At the time, there was very little generational diversity at Unify. (Id. at ¶ 20.) As of June 2014, only eight percent (8%) of the United States based employees in Mr. Hurley's marketing team were under the age of 40. (Id. at ¶ 21.) Only fourteen percent (14%) of Unify's United States based employees company-wide were under the age of 40. (Id.) Part of Mr. Brown's appeal to Mr. Douglas and Mr. Hurley was that he might bring a new, generationally diverse, millennial perspective to the marketing team. (Id. at ¶ 22.) Although Mr. Brown was a recent college graduate and had limited experience in the workplace, Mr. Hurley felt that his team could mentor him and develop his skills to become a significant part of Unify's workforce. (Id. at ¶ 24.)

Because Mr. Hurley thought Mr. Brown would be a good fit, Mr. Hurley sent an email to Plaintiff on or before October 16, 2014 to determine whether Plaintiff could find a position for Mr. Brown focused on selling Circuit. (Id. at ¶ 25.) Plaintiff worked under Mr. Hurley at Unify. Mr. Hurley emphasized to Plaintiff that he thought Mr. Brown would be a good fit for the Circuit program in large part because of his youth and his perspective as a millennial. (Id. at ¶ 27-28.) Plaintiff replied that he looked forward to meeting Mr. Brown and began working on a draft of a job description for a position for Mr. Brown. (Id.) Mr. Hurley did not explicitly order or tell Plaintiff to release anyone currently employed by the company in order to make room for Mr. Brown. (Id. at ¶ 30.)

Plaintiff contends that the effect of the new hire at a time when the company was undergoing a reduction in force was necessarily that an existing employee would be displaced, but he points to no evidence that Mr. Hurley ever instructed him to release either an older employee or an employee over the age of 40 to make room for Mr. Brown. (Pl.'s Mem. in Opp'n [Dkt. 37] at 3.) An email sent by Plaintiff on November 11, 2014 clarifies that Mr. Brown was not being considered as a replacement for any existing or recently terminated Unify employee, but was being considered for a newly created position which was already accounted for in the 2015 budget. (SOF at ¶ 31.) Plaintiff never asked Mr. Hurley or anyone else if he would have to terminate an older, existing employee to accommodate Mr.

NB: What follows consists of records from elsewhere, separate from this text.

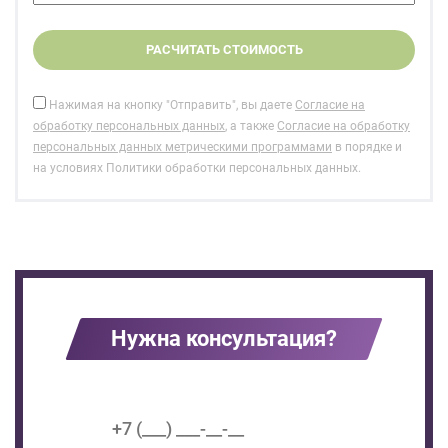
Нажимая на кнопку "Отправить", вы даете
Согласие на
обработку персональных данных
, а также
Согласие на обработку
персональных данных метрическими программами
в порядке и
на условиях Политики обработки персональных данных.
Нужна консультация?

Brown's hire. (Id. at ¶ 33.)

Plaintiff sent Mr. Hurley a job description for a new position to be called "Solutions Marketing Specialist", which Mr. Hurley then forwarded to Mr. Brown. (Id. at ¶¶ 34-35.) Mr. Brown responded that he was interested, and Mr. Hurley asked Plaintiff to begin working on bringing Mr. Brown on-board at Unify. (Id. at ¶¶ 36-37.) Plaintiff agreed that he would initiate contact with Mr. Brown. (Id.)

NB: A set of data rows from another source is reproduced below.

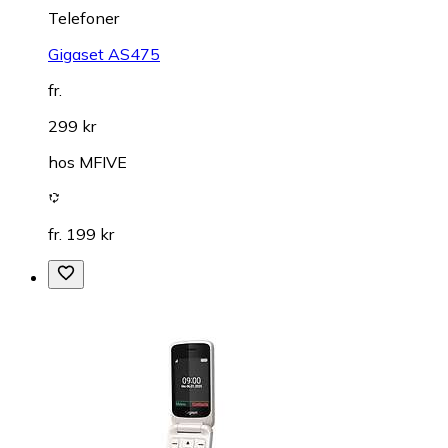
Telefoner
Gigaset AS475
fr.
299 kr
hos
MFIVE
fr. 199 kr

Plaintiff set up an interview for Mr. Brown with Unify's Vice President, Portfolio Management, North America, Diane Salvatora ("Ms. Salvatora"). (Id. at ¶¶ 38-39.) On November 4, 2015, Ms. Salvatora reported back to Plaintiff that while she thought Mr. Brown would be a good college hire, he was not a match for the position she had in mind. (Id.) On November 9, 2014, Mr. Hurley asked Plaintiff if he had offered Mr. Brown a position yet. (Id. at ¶ 40.) Plaintiff responded that he had not, but the Vice President of Global Solution Marketing, Jan Hickisch ("Mr. Hickisch"), would be interviewing Mr. Brown for a role on a Circuit marketing team under Mr. Hickisch's direction. (Id.) Mr. Hurley never interviewed Mr. Brown, instead relying on Plaintiff to advance the candidate and provide feedback. (Id. at ¶ 42.)

On November 10, 2014, Plaintiff contacted a recruiter at Unify, John Marshall ("Mr. Marshall"), to help him pull together an offer letter for Mr. Brown. (Id. at ¶ 44.) On November 14, 2014, Plaintiff emailed Mr. Marshall asking him to assist with getting an offer to Mr. Brown as soon as possible. (Id. at ¶ 46.) Plaintiff copied Mr. Brown on this e-mail. (Id.)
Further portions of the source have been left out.